Hugh Jones, carbon management account manager at the Carbon Trust notes the significant energy price rises of recent years. He says that the sector is estimated to spend £300 million a year on energy, but adds that savings of up to 20% could be achieved in laundries where basic efficiency measures have yet to be undertaken.

Conserving water and energy can also bring valuable environmental benefits and consequently companies can also find there are public relations dividends.

“Consumer awareness of environmental issues leads good businesses to want to be seen as environmentally responsible,” says Murray Simpson, chief executive of the Textile Services Association (TSA).

Miele Professional product manager Malcolm Martin adds that legislation can enforce investment in more energy-efficient equipment to the benefit of both businesses and the environment.

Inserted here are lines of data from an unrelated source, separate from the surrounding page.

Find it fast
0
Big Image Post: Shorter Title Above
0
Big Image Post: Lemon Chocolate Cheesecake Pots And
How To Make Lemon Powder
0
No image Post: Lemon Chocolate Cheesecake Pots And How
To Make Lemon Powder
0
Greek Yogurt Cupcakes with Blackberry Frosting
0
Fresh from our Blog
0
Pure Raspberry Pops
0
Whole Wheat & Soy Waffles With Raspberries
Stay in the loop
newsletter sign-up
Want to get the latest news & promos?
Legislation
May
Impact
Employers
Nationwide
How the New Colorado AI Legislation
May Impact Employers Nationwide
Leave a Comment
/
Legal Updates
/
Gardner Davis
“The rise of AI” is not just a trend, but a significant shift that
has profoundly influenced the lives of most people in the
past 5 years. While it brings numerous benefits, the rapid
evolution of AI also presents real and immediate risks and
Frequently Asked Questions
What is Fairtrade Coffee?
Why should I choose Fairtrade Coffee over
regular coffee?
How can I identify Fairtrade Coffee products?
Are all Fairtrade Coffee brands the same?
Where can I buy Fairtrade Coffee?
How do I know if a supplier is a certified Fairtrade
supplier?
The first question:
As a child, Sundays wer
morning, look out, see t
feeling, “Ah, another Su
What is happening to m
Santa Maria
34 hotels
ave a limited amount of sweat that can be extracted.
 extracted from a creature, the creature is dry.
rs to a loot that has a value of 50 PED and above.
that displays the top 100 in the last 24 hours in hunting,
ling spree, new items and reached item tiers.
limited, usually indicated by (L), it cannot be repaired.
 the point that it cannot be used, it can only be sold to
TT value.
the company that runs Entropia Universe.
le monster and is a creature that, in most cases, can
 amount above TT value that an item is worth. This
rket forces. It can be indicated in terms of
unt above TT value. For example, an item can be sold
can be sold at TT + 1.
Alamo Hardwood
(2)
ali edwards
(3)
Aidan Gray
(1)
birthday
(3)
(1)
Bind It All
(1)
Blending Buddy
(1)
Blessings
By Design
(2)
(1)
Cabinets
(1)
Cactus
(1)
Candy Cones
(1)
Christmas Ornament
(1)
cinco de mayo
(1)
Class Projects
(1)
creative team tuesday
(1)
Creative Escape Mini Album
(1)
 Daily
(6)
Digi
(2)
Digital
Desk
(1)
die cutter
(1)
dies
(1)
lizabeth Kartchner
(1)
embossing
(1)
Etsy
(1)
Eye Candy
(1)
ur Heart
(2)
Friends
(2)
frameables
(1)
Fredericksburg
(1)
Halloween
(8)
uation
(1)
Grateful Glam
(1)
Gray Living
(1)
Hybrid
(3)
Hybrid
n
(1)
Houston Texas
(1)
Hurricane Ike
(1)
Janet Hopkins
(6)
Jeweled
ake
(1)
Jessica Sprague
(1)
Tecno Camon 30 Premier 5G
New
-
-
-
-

Every customer’s laundry requirement is different and therefore every customer-responsive operation should recognise this. It is therefore beneficial for laundries to have machines with a high degree of programmability enabling wash and dry cycles to be tailored to specific and fluctuating demands.

Such programs can cater for dips in workload with settings that reduce water and energy consumption in line with the volume of laundry, rather than with default, full-capacity settings.

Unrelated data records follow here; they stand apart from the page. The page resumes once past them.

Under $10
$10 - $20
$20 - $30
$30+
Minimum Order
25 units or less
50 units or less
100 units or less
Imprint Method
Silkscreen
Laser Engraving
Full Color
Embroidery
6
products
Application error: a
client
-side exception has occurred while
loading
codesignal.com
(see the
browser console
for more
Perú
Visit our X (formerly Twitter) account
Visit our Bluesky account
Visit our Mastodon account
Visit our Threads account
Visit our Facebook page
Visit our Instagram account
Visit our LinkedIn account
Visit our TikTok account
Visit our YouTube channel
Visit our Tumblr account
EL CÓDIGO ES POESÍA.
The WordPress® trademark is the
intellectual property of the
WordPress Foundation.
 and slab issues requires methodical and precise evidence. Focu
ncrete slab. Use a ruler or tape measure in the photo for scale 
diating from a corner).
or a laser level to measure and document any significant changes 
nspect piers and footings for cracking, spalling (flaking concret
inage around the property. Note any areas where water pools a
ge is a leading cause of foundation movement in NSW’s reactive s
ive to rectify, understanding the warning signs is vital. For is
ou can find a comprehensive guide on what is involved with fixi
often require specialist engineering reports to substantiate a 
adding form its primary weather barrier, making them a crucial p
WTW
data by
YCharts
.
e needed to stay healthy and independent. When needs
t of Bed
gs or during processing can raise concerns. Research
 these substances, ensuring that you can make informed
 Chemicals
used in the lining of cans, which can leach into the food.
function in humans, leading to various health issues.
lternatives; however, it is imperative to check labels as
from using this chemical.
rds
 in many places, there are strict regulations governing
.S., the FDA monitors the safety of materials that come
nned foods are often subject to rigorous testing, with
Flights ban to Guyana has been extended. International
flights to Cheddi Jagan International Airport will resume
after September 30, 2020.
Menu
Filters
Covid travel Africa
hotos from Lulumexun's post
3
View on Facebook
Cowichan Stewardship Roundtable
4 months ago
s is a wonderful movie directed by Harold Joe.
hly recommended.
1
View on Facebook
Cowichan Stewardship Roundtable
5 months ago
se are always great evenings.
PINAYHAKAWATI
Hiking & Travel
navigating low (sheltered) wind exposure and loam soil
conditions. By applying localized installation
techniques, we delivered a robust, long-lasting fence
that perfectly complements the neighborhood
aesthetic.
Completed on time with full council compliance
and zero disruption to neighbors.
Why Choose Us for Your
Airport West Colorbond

Temperature can also be adjusted as Armstrong director Tom Lowes explains: “Experimentation might show that a part of a cycle can be a degree or two cooler or use 10 or 20litres less water. These savings can mount up and have a significant positive effect on the carbon footprint and profitability of the business.”

Miele’s Martin says that advanced software and functionality allows most parameters to be altered to suit specific tasks. The company’s specialist wash programs can be added at the factory or retro-fitted. He adds: “Electronic sensing offers significant savings when compared with timer-controlled systems, eliminating costly run-ons resulting from operator guesswork.”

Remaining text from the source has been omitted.